You should make sure to install perf and iotop too, as they’re key tools for debugging performance issues.
Queries: auto_explain and pg_stat_statements
For similar reasons, I recommend installing and enabling auto_explain and pg_stat_statements. You’ll want to be able to look back on your logs and say “here’s when this query started taking too long” or “this query seems to have switched to a different query plan and suddenly got really slow”.
The information collected isn’t perfect because it won’t tend to log output for queries that are running quickly. But it still provides lots of useful background.
Old logs are valuable. Don’t rotate logs away after a few days. They can provide critical forensic information and trend data too.
Consider archiving a month’s worth of logs, or something like that.
Last year a team I was part of was able to use old logs, combined with old backups, to rescue and repair a database that had been severely corrupted by a SAN fault. The customer lost no data despite a seemingly severely corrupt database with broken pg_clog etc.
To fix a system, sometimes you need to know how it got broken. For that, the logs are a vital tool.
Keep your kernel logs (kern.log, dmesg.log, etc) too.
Corruption: pageinspect, pg_freespacemap
If a disk fault, memory error, SAN fault, filesystem error, admin mistake, or PostgreSQL bug corrupts a table or index, it’s useful to have tools to look at what exactly is wrong. One of them is pageinspect, and I suggest installing it routinely on your databases. It’s part of contrib, so just make sure contrib is always installed. There’s no need to actually CREATE EXTENSION pageinspect; ahead of time.

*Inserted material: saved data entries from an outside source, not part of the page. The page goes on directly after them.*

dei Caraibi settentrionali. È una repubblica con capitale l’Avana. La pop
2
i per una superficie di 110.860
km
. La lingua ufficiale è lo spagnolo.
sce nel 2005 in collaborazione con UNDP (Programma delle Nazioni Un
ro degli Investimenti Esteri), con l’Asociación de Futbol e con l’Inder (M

If you have people doing remote support, consider whether restricting root access is really worthwhile. If someone has access to the postgres unix user, they can delete or corrupt your entire database if they want to. If someone only has access to the postgres database superuser, they can generally gain access to the unix postgres user. PostgreSQL’s superuser access doesn’t try hard to stop the DB user from breaking out, and they can use plpythonu, plperlu, etc to get a shell.
If you restrict access to a non-superuser database user, then there’s not a great deal that can be done to help in a support role. No logs access, many system views are restricted, no debugging, no pageinspect, no system level performance metrics, etc. This is one of the challenges with diagnosing issues on cloud-hosted systems – we don’t have superuser rights, and a lot of crucial information is inaccessible.
So if you give someone who’s doing support on your server enough access to do the job, it’s my
opinion that you should give them ‘sudo’ to root. It doesn’t gain you meaningful protection or security since they can already do massive harm with just the postgres account. But it means that in an emergency they cannot access all the tools they need to help you effectively.
When I don’t have root on a failing customer server, I can’t install gdb and debug info packages to diagnose a crash. I can’t enable core dumps. I can’t install I/O tracing and diagnostic tools to see why it’s really slow. I can’t ask the firmware for information about recent memory errors or probe for disk faults. I can still fix and diagnose things, but it can be a slower, more difficult process that means more downtime for the customer.
I recommend having a separate account that has both rights to `sudo -u postgres` and to sudo to root. Don’t give the `postgres` account `sudo`.
This can be the difference between arriving at your desk to an email saying “we got an alert and fixed your server overnight” and getting a 4am phone call.